-- Task statement --
Report all lines of the data below that hold the word "your".

[Source data]
<<<<
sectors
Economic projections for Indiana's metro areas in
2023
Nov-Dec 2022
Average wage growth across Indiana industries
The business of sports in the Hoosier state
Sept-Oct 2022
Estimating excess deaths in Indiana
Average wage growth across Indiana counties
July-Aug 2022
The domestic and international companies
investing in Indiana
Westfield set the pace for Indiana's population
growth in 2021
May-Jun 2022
>>>>
<<<<
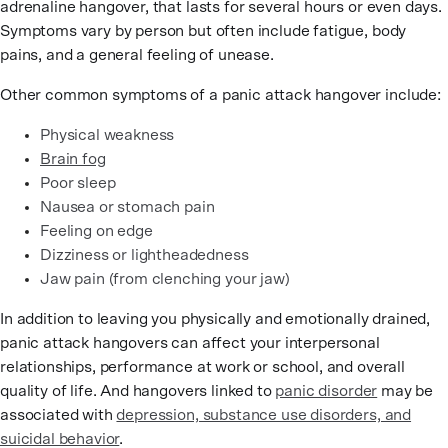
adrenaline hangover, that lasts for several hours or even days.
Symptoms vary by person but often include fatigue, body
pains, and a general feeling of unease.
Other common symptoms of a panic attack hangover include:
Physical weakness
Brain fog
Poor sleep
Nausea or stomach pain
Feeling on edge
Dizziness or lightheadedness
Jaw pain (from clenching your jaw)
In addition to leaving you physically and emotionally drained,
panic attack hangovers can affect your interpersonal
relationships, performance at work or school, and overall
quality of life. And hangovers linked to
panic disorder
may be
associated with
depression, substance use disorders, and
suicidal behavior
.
>>>>
-- Result below --
Jaw pain (from clenching your jaw)
panic attack hangovers can affect your interpersonal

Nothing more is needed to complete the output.